Kita ingin menjadikan PMMBN ini sebagai sekolah, tempat kita belajar bersama tentang keindonesiaan. Dengan itu, kita berharap PMMBN ini mampu melahirkan kader-kader penggerak dalam moderasi beragama dan bela negara. Mereka sebagai duta untuk menyebarkan nilai moderasi beragama dan bela negara di kampus masing-masing. Setelah pulang dari acara ini, mereka membawa nilai-nilai tersebut ke organisasi masing-masing. Tanpa kita minta, mereka akan menyebarkan nilai yang kita tanamkan tersebut.

Tujuan kita cuma satu, yakni menyekolahkan mereka dalam tiga kurikulum sekolah. Kaderisasi satu tentang orientasi moderasi beragama, kaderisasi kedua tentang perlunya mahasiswa memahami problem dan konflik yang ada di lapangan, kaderisasi ketiga tentang kemampuan menciptakan peluang atau solusi. Sebagai kader, mereka akan berkemampuan untuk melihat dan mengisi peluang tersebut dalam menyebarkan nilai-nilai.
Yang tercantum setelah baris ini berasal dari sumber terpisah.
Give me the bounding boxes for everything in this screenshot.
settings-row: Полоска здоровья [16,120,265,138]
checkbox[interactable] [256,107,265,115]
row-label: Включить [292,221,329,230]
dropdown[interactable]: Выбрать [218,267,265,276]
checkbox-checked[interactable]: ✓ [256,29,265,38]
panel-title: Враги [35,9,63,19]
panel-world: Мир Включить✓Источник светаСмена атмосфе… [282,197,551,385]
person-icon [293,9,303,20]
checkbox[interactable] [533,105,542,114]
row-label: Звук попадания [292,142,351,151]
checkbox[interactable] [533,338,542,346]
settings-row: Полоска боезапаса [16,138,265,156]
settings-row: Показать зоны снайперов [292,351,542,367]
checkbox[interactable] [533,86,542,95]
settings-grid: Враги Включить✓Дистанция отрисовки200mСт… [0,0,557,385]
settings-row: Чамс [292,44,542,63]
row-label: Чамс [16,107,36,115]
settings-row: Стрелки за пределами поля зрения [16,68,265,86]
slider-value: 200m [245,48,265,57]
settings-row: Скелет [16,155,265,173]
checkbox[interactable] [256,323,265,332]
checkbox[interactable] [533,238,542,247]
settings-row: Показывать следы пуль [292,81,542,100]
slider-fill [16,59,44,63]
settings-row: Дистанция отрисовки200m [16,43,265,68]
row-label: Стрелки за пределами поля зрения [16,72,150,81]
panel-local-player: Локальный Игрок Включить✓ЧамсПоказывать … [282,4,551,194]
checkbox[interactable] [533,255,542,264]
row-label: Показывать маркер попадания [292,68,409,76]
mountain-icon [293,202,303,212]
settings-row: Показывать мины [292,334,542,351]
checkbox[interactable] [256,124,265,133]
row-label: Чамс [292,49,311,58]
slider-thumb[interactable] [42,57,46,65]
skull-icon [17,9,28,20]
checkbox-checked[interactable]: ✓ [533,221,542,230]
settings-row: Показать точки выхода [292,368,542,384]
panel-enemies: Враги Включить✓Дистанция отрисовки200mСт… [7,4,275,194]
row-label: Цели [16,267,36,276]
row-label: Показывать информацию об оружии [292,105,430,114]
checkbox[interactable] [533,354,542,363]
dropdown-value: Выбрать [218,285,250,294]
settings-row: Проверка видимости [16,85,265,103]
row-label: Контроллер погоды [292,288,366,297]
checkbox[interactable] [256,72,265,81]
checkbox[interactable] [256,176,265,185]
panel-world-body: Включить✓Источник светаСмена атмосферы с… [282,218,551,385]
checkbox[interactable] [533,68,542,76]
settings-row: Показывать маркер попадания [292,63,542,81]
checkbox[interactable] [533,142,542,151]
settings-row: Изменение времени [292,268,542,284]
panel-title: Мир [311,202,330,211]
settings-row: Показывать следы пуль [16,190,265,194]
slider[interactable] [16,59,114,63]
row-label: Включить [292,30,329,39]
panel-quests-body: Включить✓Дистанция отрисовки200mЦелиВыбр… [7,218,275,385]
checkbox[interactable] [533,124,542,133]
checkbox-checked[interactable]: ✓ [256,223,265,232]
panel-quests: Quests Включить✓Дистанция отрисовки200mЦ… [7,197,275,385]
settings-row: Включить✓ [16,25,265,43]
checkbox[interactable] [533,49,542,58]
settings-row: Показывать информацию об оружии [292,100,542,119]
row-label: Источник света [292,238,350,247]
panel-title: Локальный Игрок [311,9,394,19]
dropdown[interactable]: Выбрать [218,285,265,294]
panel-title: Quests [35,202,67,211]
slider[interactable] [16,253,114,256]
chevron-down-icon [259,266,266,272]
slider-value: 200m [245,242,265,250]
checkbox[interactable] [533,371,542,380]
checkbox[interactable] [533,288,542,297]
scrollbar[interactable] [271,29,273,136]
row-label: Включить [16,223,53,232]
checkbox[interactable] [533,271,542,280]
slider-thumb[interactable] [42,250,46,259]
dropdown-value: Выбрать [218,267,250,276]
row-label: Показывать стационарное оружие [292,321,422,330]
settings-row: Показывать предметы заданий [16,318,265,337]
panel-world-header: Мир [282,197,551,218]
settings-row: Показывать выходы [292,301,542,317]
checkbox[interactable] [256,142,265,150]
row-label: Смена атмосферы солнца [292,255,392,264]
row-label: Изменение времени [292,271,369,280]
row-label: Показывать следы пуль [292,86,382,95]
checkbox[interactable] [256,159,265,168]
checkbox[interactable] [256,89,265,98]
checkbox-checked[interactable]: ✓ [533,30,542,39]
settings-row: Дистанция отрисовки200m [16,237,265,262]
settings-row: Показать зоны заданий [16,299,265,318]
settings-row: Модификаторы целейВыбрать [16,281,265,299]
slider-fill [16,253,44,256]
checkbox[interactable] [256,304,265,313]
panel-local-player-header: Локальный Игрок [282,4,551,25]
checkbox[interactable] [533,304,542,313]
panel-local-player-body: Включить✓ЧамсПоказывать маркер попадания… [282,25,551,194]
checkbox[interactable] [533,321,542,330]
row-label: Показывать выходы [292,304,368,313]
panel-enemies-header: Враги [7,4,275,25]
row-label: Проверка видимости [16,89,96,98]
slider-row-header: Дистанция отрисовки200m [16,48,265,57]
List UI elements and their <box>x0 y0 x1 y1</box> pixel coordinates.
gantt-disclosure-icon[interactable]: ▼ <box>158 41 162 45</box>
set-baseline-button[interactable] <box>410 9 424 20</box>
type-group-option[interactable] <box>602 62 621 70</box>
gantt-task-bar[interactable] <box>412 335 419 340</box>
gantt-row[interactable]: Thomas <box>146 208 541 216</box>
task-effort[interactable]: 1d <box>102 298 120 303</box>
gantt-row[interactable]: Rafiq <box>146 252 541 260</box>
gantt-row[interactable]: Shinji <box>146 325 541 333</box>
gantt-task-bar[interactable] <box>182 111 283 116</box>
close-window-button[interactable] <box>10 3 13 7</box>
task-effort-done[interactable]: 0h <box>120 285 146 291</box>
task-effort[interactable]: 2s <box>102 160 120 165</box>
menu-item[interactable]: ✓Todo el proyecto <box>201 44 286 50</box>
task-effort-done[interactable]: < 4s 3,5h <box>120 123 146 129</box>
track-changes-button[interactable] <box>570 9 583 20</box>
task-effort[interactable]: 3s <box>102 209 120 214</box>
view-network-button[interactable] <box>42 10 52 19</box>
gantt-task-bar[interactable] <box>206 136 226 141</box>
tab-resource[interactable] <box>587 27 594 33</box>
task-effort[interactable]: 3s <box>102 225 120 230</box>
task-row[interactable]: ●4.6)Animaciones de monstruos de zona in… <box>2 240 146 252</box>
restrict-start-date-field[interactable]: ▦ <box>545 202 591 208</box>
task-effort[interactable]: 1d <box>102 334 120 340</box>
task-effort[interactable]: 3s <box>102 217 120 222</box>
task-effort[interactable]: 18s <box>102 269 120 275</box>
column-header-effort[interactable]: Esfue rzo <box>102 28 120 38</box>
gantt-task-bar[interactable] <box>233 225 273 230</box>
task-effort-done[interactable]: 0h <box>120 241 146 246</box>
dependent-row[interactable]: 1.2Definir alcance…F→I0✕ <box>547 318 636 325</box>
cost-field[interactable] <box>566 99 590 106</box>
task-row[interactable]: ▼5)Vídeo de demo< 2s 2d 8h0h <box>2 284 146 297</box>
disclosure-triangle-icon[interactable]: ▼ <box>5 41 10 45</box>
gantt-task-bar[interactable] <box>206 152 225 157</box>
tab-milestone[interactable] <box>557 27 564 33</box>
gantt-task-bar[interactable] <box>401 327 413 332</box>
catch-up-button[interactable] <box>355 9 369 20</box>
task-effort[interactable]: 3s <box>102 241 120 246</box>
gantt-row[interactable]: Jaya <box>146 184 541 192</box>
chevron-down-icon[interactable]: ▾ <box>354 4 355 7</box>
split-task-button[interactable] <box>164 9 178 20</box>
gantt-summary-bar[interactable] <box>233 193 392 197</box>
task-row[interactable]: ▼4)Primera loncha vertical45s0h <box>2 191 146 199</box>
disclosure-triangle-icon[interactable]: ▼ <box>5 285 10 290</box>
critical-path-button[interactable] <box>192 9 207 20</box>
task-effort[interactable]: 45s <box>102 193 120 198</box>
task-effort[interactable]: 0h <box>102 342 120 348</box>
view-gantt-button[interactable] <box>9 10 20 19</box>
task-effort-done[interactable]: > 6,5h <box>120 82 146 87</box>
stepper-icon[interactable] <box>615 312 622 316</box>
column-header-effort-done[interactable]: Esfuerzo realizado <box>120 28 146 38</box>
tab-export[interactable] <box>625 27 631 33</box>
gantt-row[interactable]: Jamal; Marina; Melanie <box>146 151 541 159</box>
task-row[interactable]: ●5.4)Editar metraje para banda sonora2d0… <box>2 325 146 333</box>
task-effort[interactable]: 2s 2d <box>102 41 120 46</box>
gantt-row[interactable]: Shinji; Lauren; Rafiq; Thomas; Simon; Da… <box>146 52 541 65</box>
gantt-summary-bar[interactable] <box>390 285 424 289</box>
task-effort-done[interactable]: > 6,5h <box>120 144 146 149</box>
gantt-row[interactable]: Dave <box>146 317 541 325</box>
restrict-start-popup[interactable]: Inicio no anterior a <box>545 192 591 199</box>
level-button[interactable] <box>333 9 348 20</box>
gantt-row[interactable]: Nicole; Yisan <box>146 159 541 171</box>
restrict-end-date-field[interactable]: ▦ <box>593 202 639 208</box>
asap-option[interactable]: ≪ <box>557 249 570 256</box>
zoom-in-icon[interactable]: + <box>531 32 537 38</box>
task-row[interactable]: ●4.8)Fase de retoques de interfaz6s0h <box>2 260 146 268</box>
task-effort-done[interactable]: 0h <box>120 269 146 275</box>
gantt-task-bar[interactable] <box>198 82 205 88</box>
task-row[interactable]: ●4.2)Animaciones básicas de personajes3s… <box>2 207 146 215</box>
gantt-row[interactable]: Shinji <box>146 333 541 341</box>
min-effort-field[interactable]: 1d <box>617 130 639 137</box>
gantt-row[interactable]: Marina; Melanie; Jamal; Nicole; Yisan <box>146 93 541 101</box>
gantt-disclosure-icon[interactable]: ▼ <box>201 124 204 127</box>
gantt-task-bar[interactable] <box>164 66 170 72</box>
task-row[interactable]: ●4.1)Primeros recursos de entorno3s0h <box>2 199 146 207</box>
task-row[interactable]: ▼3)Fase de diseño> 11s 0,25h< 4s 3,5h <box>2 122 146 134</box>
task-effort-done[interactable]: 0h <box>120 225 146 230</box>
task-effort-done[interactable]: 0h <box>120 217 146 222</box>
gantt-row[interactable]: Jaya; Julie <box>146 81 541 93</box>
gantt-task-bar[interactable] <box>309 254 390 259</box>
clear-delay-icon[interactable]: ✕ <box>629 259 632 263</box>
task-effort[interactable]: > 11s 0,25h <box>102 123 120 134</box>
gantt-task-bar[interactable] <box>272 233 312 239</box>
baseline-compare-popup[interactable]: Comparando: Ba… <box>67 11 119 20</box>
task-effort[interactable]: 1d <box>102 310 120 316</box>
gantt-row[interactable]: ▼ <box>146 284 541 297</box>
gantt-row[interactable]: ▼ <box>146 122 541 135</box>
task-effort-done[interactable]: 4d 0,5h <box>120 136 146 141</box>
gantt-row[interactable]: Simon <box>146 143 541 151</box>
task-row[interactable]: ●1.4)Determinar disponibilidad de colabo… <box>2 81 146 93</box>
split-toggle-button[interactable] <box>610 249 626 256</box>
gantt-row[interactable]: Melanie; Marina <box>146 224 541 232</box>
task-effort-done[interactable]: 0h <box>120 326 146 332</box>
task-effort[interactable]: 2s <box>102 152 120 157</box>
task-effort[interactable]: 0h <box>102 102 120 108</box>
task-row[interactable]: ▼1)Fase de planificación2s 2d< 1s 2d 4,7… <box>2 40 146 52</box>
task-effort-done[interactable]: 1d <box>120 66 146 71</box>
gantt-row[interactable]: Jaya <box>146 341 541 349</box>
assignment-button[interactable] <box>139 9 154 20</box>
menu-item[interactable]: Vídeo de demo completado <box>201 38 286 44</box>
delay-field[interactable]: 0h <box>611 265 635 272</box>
Jika perlu, kita pulangkan mereka untuk duduk di jabatan tertinggi masing-masing dan mereka akan secara masif menyebarkan paham moderatisme.

Tiga tahun PMMBN berjalan, dengan ribuan anggota, 14 pimpinan wilayah, dan ratusan komisariatnya, apa yang, katakanlah, menjadi prospektus PMMBN?

Kita melihat bukan hanya soal agama yang menjadi fokus perhatian kita. Kalau kita lihat dalam kurang lebih tiga tahun ini, kita harapkan kurikulum dan kediklatan tentang moderasi beragama dan bela negara ini bisa diterima di seluruh kampus di Indonesia. Kita sudah mengenal PPKN dan Bela Negara sebagai titik tumbuhnya pemahaman tentang moderasi beragama dan bela negara. Tapi itu berada di tataran teoritis. Itu yang pertama.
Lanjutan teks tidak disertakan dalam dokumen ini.